En présence d’un sinistre, les producteurs d’un produit fini peuvent voir leur responsabilité engagée lorsque la cause du sinistre procède de leur propre produit mais aussi lorsqu’elle naît d’un équipement incorporé au leur, quand bien même il ait été fabriqué par un tiers, et alors même que ce composant est la cause exclusive du dommage de la victime.
En effet, le producteur du produit fini ne peut s’exonérer de sa responsabilité en rapportant la preuve que le défaut de son produit résulte exclusivement d’un défaut d’une partie composante de son propre produit[1].
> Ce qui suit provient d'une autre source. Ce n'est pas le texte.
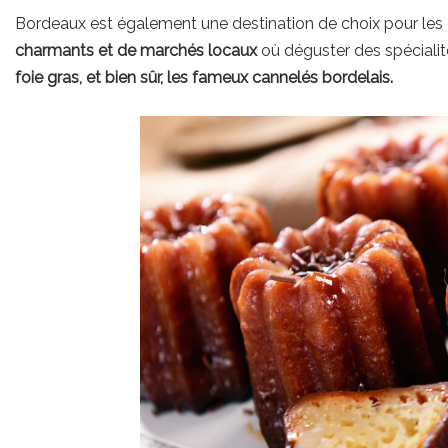
Bordeaux est également une destination de choix pour les 
charmants et de marchés locaux
où déguster des spéciali
foie gras, et bien sûr, les fameux cannelés bordelais.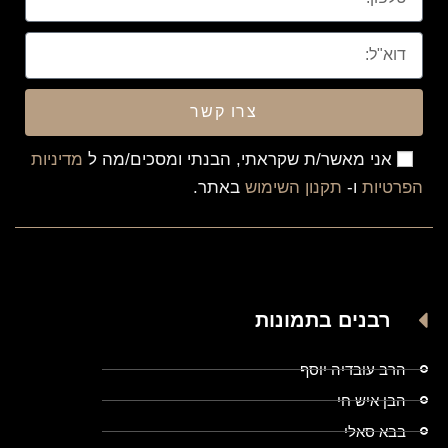
צרו קשר
אני מאשר/ת שקראתי, הבנתי ומסכים/מה ל
מדיניות
הפרטיות
ו-
תקנון השימוש
באתר.
רבנים בתמונות
הרב עובדיה יוסף
הבן איש חי
בבא סאלי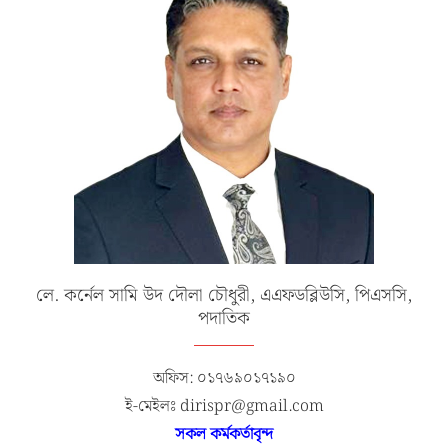
লে. কর্নেল সামি উদ দৌলা চৌধুরী, এএফডব্লিউসি, পিএসসি,
পদাতিক
অফিস: ০১৭৬৯০১৭১৯০
ই-মেইলঃ dirispr@gmail.com
সকল কর্মকর্তাবৃন্দ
Dès lors, en présence d’un dommage résultant d’une défectuosité du produit, le recours entre producteurs est une question centrale pour faire supporter la charge de l’indemnisation des dommages subis par la victime initiale au producteur du produit incorporé défectueux.
Le régime de la responsabilité du fait des produits défectueux prévoit une solidarité entre les deux producteurs[2], justifiée par le fait que « le défaut se communique au produit fini et le rend à son tour défectueux »[3].
Cette solidarité offre une option d’action au bénéfice de la victime et/ou de son assureur subrogé dans ses droits qui peuvent choisir d’agir à l’encontre du seul producteur du produit composite, du producteur du produit fini ou encore des deux.
Le producteur du composant peut ainsi voir sa responsabilité engagée directement par la victime.
Il est cependant rare de voir une telle action être mise en œuvre vis-à-vis du producteur du produit incorporé et ce pour plusieurs raisons.
D’abord, il n’est pas rare que le producteur du produit incorporé soit une société établie à l’étranger, notamment dans un Etat tiers à l’Union Européenne, ce qui complexifie l’action judiciaire et sa procédure.
Ensuite, il appartiendra à la victime de démontrer que c’est bien le produit incorporé qui est défectueux ce qui peut s’avérer complexe selon le procédé d’implémentation de celui-ci dans le produit fini.
Enfin, l’identité du producteur du produit incorporé est le plus souvent inconnue des victimes.
Pour toutes ces raisons, la victime cherchera en priorité à agir à l’encontre du producteur du produit fini.
Il n’en demeure pas moins que celle-ci devra démontrer la défectuosité du produit incriminé et que celui-ci est effectivement à l’origine du dommage dont elle cherche à obtenir réparation car c’est bien sur la victime du dommage que repose la charge de la preuve.
Toutefois, face aux difficultés des victimes à rapporter la preuve scientifique de l’existence d’une défectuosité et du lien de causalité entre cette défectuosité et leur dommage dans les affaires mettant en cause des produits pharmaceutiques, la jurisprudence a allégé la charge de la preuve.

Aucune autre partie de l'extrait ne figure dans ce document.